While the domestic media is subject to strict control and many topics are taboo, the foreign media is free to publish on any topic. However, foreign journalists frequently complain of harassment by the authorities while conducting routine reporting.
“Freedom of the press is in a pitiful state in China,” Gauthier told FRANCE 24. “The foreign press is muzzled when it comes to sensitive subjects.”
Gauthier's article in L'Obs triggered condemnation from Beijing and a virulent campaign in the state-run Global Times and China Daily.
She received thousands of insults and threats, including death threats, through comments on the People’s Daily website, the official newspaper of the Chinese Communist Party. Her photo was published online.
Her essay, published on November 18 and entitled "After the attacks (on Paris), Chinese solidarity is not without ulterior motives", spoke of China's anti-terrorism policies in the country's western region of Xinjiang, homeland of the Muslim Uighur ethnic minority – many of whom complain of discrimination and controls on their culture and religion.
“In fact there is some terrorism (in Xinjiang), but there is also a situation where this minority is being subjected to discrimination and ethnic violence,” Gauthier told FRANCE 24.
Chinese authorities said they believed Gauthier's article offered justification for violence in the region that the government labels as "terrorism".

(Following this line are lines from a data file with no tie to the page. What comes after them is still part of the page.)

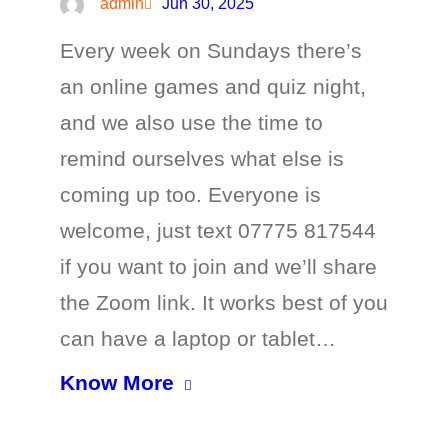
admin
Jun 30, 2025
Every week on Sundays there’s
an online games and quiz night,
and we also use the time to
remind ourselves what else is
coming up too. Everyone is
welcome, just text 07775 817544
if you want to join and we’ll share
the Zoom link. It works best of you
can have a laptop or tablet…
Know More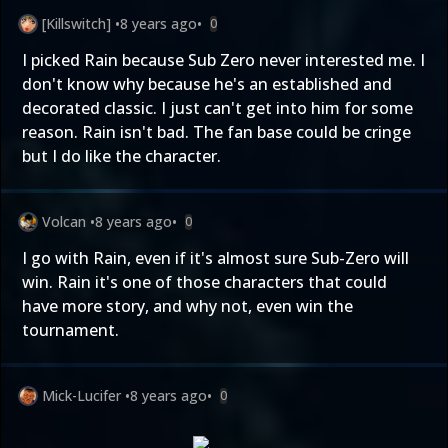
[Killswitch]
•
8 years ago
•
0
I picked Rain because Sub Zero never interested me. I
don't know why because he's an established and
decorated classic. I just can't get into him for some
reason. Rain isn't bad. The fan base could be cringe
but I do like the character.
Volcan
•
8 years ago
•
0
I go with Rain, even if it's almost sure Sub-Zero will
win. Rain it's one of those characters that could
have more story, and why not, even win the
tournament.
Mick-Lucifer
•
8 years ago
•
0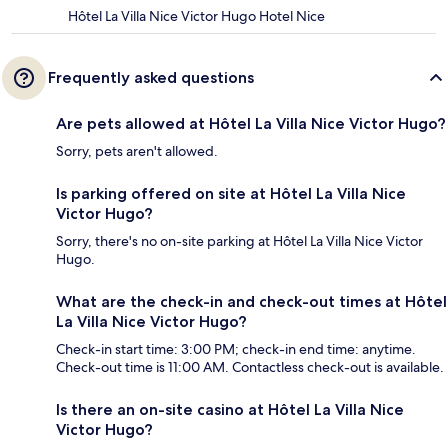
Hôtel La Villa Nice Victor Hugo Hotel Nice
Frequently asked questions
Are pets allowed at Hôtel La Villa Nice Victor Hugo?
Sorry, pets aren't allowed.
Is parking offered on site at Hôtel La Villa Nice
Victor Hugo?
Sorry, there's no on-site parking at Hôtel La Villa Nice Victor
Hugo.
What are the check-in and check-out times at Hôtel
La Villa Nice Victor Hugo?
Check-in start time: 3:00 PM; check-in end time: anytime.
Check-out time is 11:00 AM. Contactless check-out is available.
Is there an on-site casino at Hôtel La Villa Nice
Victor Hugo?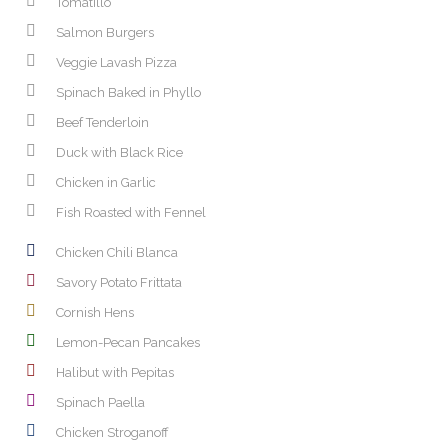
Tomatillo
Salmon Burgers
Veggie Lavash Pizza
Spinach Baked in Phyllo
Beef Tenderloin
Duck with Black Rice
Chicken in Garlic
Fish Roasted with Fennel
Chicken Chili Blanca
Savory Potato Frittata
Cornish Hens
Lemon-Pecan Pancakes
Halibut with Pepitas
Spinach Paella
Chicken Stroganoff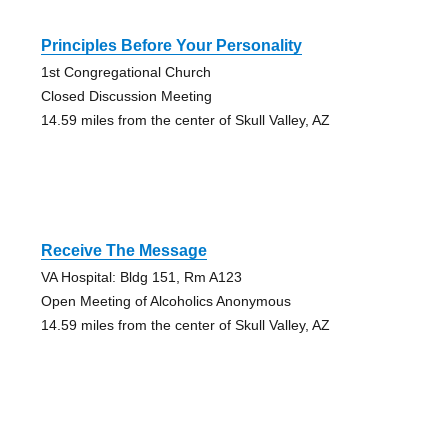
Principles Before Your Personality
1st Congregational Church
Closed Discussion Meeting
14.59 miles from the center of Skull Valley, AZ
Receive The Message
VA Hospital: Bldg 151, Rm A123
Open Meeting of Alcoholics Anonymous
14.59 miles from the center of Skull Valley, AZ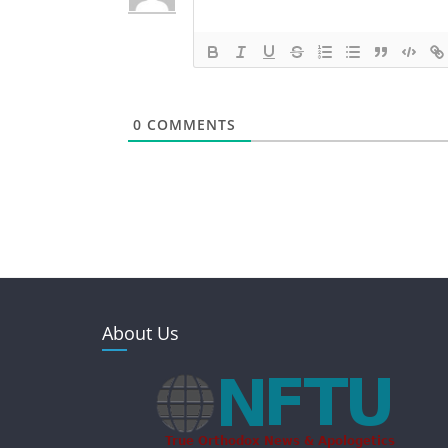
0
COMMENTS
About Us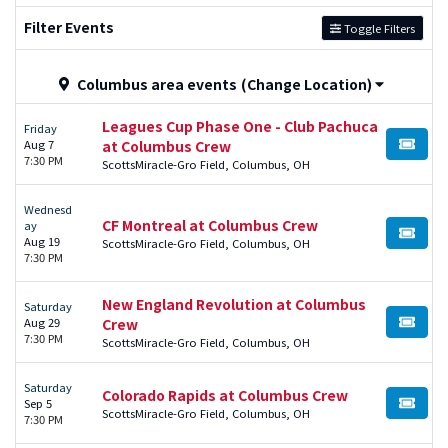
Filter Events
Toggle Filters
Columbus area events
(Change Location)
Leagues Cup Phase One - Club Pachuca
Friday
Aug 7
at Columbus Crew
BUY TI
7:30 PM
ScottsMiracle-Gro Field, Columbus, OH
Wednesd
CF Montreal at Columbus Crew
ay
BUY TI
Aug 19
ScottsMiracle-Gro Field, Columbus, OH
7:30 PM
New England Revolution at Columbus
Saturday
Aug 29
Crew
BUY TI
7:30 PM
ScottsMiracle-Gro Field, Columbus, OH
Saturday
Colorado Rapids at Columbus Crew
Sep 5
BUY TI
ScottsMiracle-Gro Field, Columbus, OH
7:30 PM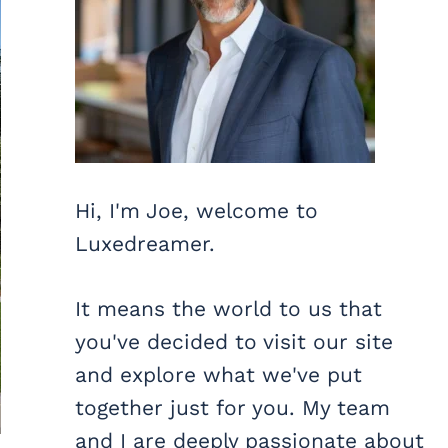
Hi, I'm Joe, welcome to
Luxedreamer.
It means the world to us that
you've decided to visit our site
and explore what we've put
together just for you. My team
and I are deeply passionate about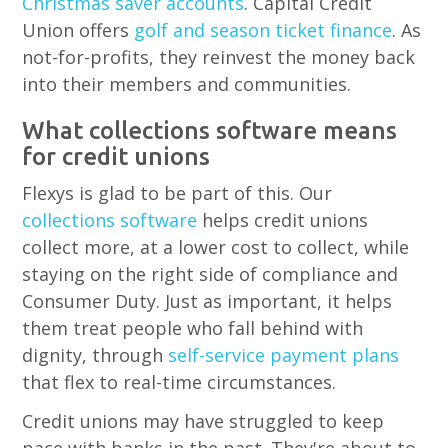
Christmas saver accounts
. Capital Credit
Union offers
golf and season ticket finance
. As
not-for-profits, they reinvest the money back
into their members and communities.
What collections software means
for credit unions
Flexys is glad to be part of this. Our
collections software
helps credit unions
collect more, at a lower cost to collect, while
staying on the right side of compliance and
Consumer Duty. Just as important, it helps
them treat people who fall behind with
dignity, through
self-service payment plans
that flex to real-time circumstances.
Credit unions may have struggled to keep
pace with banks in the past. They're about to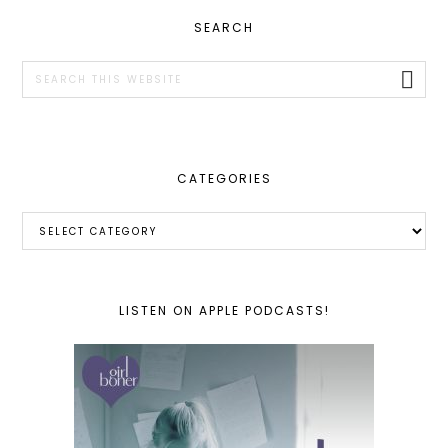
PRIMARY
SEARCH
SIDEBAR
Search
this
website
CATEGORIES
Categories
LISTEN ON APPLE PODCASTS!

"The article criticised China's counter-terrorism efforts, and denigrated and slandered Chinese policies. It provoked the strong indignation of the Chinese public," Hua Chunying, a foreign ministry spokesperson, said at a regular press briefing in early December.
Beijing has slammed Western countries and news organisations for applying "double standards" on terrorism in the wake of the attacks in Paris, describing their condemnation of attacks in Xinjiang as "weak".
French officials, including France's ambassador to China, Maurice Gourdault-Montagne, asked Chinese authorities to reverse their decision, but to no avail.
Gauthier sent a letter of explanation to the Global Times in response to its campaign against her, but it went unanswered.
The Foreign Correspondents Club of China has said it is "deeply concerned with the attempts of intimidation" in Gauthier's case.
Reporters Without Borders also denounced the "media lynching" and "campaign of defamation and intimidation" against the French journalist.
Ursula Gauthier spent 10 years in China from 1979 to 1989 and studied at Peking University before being accredited to L'Obs in 2009.